What is expected
Reproduce each record exactly, leaving out no line.

........

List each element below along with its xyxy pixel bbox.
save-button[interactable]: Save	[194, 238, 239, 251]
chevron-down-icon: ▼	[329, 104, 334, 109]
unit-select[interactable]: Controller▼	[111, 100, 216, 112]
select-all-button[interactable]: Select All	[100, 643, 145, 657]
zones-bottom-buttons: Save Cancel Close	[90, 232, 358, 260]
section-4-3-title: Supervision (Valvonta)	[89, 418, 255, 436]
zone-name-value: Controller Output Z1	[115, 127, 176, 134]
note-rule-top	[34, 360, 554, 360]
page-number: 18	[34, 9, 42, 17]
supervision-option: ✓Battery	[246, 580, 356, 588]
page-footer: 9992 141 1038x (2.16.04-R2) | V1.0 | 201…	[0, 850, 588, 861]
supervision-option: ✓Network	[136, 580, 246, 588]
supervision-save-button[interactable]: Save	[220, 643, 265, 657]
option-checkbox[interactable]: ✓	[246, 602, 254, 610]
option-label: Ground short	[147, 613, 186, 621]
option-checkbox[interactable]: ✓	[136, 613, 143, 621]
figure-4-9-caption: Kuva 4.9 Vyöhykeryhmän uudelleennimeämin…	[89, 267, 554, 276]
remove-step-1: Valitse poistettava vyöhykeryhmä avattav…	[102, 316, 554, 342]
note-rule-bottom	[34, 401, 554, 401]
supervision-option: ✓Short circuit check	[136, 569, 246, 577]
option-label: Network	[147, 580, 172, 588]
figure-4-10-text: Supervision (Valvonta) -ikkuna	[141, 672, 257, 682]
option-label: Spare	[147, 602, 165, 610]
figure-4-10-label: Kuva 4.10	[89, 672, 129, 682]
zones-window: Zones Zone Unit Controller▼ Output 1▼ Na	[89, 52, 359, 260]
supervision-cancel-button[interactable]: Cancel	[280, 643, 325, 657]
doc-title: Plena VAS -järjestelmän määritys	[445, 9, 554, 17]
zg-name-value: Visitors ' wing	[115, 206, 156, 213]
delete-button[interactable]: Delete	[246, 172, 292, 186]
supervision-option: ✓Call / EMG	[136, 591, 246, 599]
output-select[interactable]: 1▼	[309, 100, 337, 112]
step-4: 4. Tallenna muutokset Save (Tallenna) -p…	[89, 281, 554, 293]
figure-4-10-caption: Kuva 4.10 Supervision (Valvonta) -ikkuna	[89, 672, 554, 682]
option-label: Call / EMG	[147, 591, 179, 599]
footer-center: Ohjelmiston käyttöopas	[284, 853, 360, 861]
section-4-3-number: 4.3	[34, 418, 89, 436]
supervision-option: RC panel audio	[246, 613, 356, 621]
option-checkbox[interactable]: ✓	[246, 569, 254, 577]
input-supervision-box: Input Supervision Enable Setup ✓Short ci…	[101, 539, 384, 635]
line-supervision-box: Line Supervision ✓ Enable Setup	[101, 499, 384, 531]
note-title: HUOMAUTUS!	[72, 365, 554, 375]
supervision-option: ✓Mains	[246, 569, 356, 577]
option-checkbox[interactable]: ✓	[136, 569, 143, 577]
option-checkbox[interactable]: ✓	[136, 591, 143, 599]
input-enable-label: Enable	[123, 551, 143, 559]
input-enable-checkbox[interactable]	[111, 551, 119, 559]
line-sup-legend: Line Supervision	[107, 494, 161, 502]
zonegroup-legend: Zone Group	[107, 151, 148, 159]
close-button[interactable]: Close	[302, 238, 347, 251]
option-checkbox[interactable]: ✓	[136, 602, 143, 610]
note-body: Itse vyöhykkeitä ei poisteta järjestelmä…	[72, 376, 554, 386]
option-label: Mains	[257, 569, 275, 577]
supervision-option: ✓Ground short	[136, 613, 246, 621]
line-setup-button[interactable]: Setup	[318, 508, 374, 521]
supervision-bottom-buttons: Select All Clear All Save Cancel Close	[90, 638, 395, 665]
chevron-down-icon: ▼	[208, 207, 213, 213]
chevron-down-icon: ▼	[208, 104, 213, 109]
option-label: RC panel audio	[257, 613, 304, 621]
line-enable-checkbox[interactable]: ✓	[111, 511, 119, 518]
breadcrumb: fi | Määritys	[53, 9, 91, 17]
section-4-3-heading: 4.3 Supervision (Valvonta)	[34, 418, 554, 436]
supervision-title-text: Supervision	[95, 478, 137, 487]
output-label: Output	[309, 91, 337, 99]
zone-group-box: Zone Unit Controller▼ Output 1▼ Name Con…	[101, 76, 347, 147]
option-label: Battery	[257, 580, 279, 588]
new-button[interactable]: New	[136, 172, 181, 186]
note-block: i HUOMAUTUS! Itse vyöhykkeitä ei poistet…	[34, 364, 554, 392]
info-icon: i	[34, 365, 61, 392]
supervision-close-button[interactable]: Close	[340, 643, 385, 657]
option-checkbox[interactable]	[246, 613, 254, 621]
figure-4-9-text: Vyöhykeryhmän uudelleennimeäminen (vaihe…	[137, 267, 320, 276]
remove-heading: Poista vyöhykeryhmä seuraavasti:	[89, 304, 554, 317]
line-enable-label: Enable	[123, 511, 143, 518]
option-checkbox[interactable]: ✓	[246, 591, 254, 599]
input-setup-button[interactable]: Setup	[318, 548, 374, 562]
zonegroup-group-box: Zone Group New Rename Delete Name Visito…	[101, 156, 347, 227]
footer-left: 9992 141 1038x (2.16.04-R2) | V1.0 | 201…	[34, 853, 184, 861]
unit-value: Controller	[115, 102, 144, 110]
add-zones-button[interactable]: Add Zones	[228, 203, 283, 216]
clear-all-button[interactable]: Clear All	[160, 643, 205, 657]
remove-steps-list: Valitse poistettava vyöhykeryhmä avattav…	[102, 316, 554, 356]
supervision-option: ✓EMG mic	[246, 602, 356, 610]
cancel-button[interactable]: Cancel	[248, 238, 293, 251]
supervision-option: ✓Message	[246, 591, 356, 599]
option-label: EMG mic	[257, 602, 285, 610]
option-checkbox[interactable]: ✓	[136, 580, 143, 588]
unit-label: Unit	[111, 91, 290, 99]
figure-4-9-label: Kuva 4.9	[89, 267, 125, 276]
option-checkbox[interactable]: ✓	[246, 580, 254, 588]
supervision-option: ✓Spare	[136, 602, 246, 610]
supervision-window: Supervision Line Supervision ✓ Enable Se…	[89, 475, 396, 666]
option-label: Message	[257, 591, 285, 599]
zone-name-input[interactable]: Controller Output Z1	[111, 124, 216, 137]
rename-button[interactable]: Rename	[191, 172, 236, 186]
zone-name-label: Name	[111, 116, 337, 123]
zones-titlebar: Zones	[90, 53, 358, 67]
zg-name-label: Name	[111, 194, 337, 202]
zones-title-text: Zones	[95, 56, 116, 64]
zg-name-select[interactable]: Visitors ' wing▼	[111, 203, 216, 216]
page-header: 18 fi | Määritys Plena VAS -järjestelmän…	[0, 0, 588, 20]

........

Result below
List each element below along with its xyxy pixel bbox.
save-button[interactable]: Save	[194, 238, 239, 251]
chevron-down-icon: ▼	[329, 104, 334, 109]
unit-select[interactable]: Controller▼	[111, 100, 216, 112]
select-all-button[interactable]: Select All	[100, 643, 145, 657]
zones-bottom-buttons: Save Cancel Close	[90, 232, 358, 260]
section-4-3-title: Supervision (Valvonta)	[89, 418, 255, 436]
zone-name-value: Controller Output Z1	[115, 127, 176, 134]
note-rule-top	[34, 360, 554, 360]
page-number: 18	[34, 9, 42, 17]
supervision-option: ✓Battery	[246, 580, 356, 588]
page-footer: 9992 141 1038x (2.16.04-R2) | V1.0 | 201…	[0, 850, 588, 861]
supervision-option: ✓Network	[136, 580, 246, 588]
supervision-save-button[interactable]: Save	[220, 643, 265, 657]
option-checkbox[interactable]: ✓	[246, 602, 254, 610]
option-label: Ground short	[147, 613, 186, 621]
option-checkbox[interactable]: ✓	[136, 613, 143, 621]
figure-4-9-caption: Kuva 4.9 Vyöhykeryhmän uudelleennimeämin…	[89, 267, 554, 276]
remove-step-1: Valitse poistettava vyöhykeryhmä avattav…	[102, 316, 554, 342]
note-rule-bottom	[34, 401, 554, 401]
supervision-option: ✓Short circuit check	[136, 569, 246, 577]
option-label: Network	[147, 580, 172, 588]
figure-4-10-text: Supervision (Valvonta) -ikkuna	[141, 672, 257, 682]
option-label: Spare	[147, 602, 165, 610]
figure-4-10-label: Kuva 4.10	[89, 672, 129, 682]
zones-window: Zones Zone Unit Controller▼ Output 1▼ Na	[89, 52, 359, 260]
supervision-cancel-button[interactable]: Cancel	[280, 643, 325, 657]
doc-title: Plena VAS -järjestelmän määritys	[445, 9, 554, 17]
zg-name-value: Visitors ' wing	[115, 206, 156, 213]
delete-button[interactable]: Delete	[246, 172, 292, 186]
supervision-option: ✓Call / EMG	[136, 591, 246, 599]
output-select[interactable]: 1▼	[309, 100, 337, 112]
step-4: 4. Tallenna muutokset Save (Tallenna) -p…	[89, 281, 554, 293]
figure-4-10-caption: Kuva 4.10 Supervision (Valvonta) -ikkuna	[89, 672, 554, 682]
option-label: Call / EMG	[147, 591, 179, 599]
footer-center: Ohjelmiston käyttöopas	[284, 853, 360, 861]
section-4-3-number: 4.3	[34, 418, 89, 436]
supervision-option: RC panel audio	[246, 613, 356, 621]
option-checkbox[interactable]: ✓	[246, 569, 254, 577]
input-supervision-box: Input Supervision Enable Setup ✓Short ci…	[101, 539, 384, 635]
line-supervision-box: Line Supervision ✓ Enable Setup	[101, 499, 384, 531]
note-title: HUOMAUTUS!	[72, 365, 554, 375]
supervision-option: ✓Mains	[246, 569, 356, 577]
option-checkbox[interactable]: ✓	[136, 569, 143, 577]
option-checkbox[interactable]: ✓	[136, 591, 143, 599]
input-enable-label: Enable	[123, 551, 143, 559]
input-enable-checkbox[interactable]	[111, 551, 119, 559]
line-sup-legend: Line Supervision	[107, 494, 161, 502]
zonegroup-legend: Zone Group	[107, 151, 148, 159]
close-button[interactable]: Close	[302, 238, 347, 251]
option-checkbox[interactable]: ✓	[136, 602, 143, 610]
note-body: Itse vyöhykkeitä ei poisteta järjestelmä…	[72, 376, 554, 386]
option-label: Mains	[257, 569, 275, 577]
supervision-option: ✓Ground short	[136, 613, 246, 621]
line-setup-button[interactable]: Setup	[318, 508, 374, 521]
supervision-bottom-buttons: Select All Clear All Save Cancel Close	[90, 638, 395, 665]
chevron-down-icon: ▼	[208, 207, 213, 213]
chevron-down-icon: ▼	[208, 104, 213, 109]
option-label: RC panel audio	[257, 613, 304, 621]
line-enable-checkbox[interactable]: ✓	[111, 511, 119, 518]
breadcrumb: fi | Määritys	[53, 9, 91, 17]
section-4-3-heading: 4.3 Supervision (Valvonta)	[34, 418, 554, 436]
supervision-title-text: Supervision	[95, 478, 137, 487]
output-label: Output	[309, 91, 337, 99]
zone-group-box: Zone Unit Controller▼ Output 1▼ Name Con…	[101, 76, 347, 147]
option-label: Battery	[257, 580, 279, 588]
new-button[interactable]: New	[136, 172, 181, 186]
note-block: i HUOMAUTUS! Itse vyöhykkeitä ei poistet…	[34, 364, 554, 392]
info-icon: i	[34, 365, 61, 392]
supervision-close-button[interactable]: Close	[340, 643, 385, 657]
option-checkbox[interactable]	[246, 613, 254, 621]
figure-4-9-text: Vyöhykeryhmän uudelleennimeäminen (vaihe…	[137, 267, 320, 276]
remove-heading: Poista vyöhykeryhmä seuraavasti:	[89, 304, 554, 317]
line-enable-label: Enable	[123, 511, 143, 518]
option-checkbox[interactable]: ✓	[246, 591, 254, 599]
input-setup-button[interactable]: Setup	[318, 548, 374, 562]
zonegroup-group-box: Zone Group New Rename Delete Name Visito…	[101, 156, 347, 227]
footer-left: 9992 141 1038x (2.16.04-R2) | V1.0 | 201…	[34, 853, 184, 861]
unit-value: Controller	[115, 102, 144, 110]
add-zones-button[interactable]: Add Zones	[228, 203, 283, 216]
clear-all-button[interactable]: Clear All	[160, 643, 205, 657]
remove-steps-list: Valitse poistettava vyöhykeryhmä avattav…	[102, 316, 554, 356]
supervision-option: ✓EMG mic	[246, 602, 356, 610]
cancel-button[interactable]: Cancel	[248, 238, 293, 251]
supervision-option: ✓Message	[246, 591, 356, 599]
option-label: EMG mic	[257, 602, 285, 610]
option-checkbox[interactable]: ✓	[136, 580, 143, 588]
unit-label: Unit	[111, 91, 290, 99]
figure-4-9-label: Kuva 4.9	[89, 267, 125, 276]
option-checkbox[interactable]: ✓	[246, 580, 254, 588]
supervision-option: ✓Spare	[136, 602, 246, 610]
supervision-window: Supervision Line Supervision ✓ Enable Se…	[89, 475, 396, 666]
option-label: Message	[257, 591, 285, 599]
zone-name-input[interactable]: Controller Output Z1	[111, 124, 216, 137]
rename-button[interactable]: Rename	[191, 172, 236, 186]
zone-name-label: Name	[111, 116, 337, 123]
zones-titlebar: Zones	[90, 53, 358, 67]
zg-name-label: Name	[111, 194, 337, 202]
zones-title-text: Zones	[95, 56, 116, 64]
zg-name-select[interactable]: Visitors ' wing▼	[111, 203, 216, 216]
page-header: 18 fi | Määritys Plena VAS -järjestelmän…	[0, 0, 588, 20]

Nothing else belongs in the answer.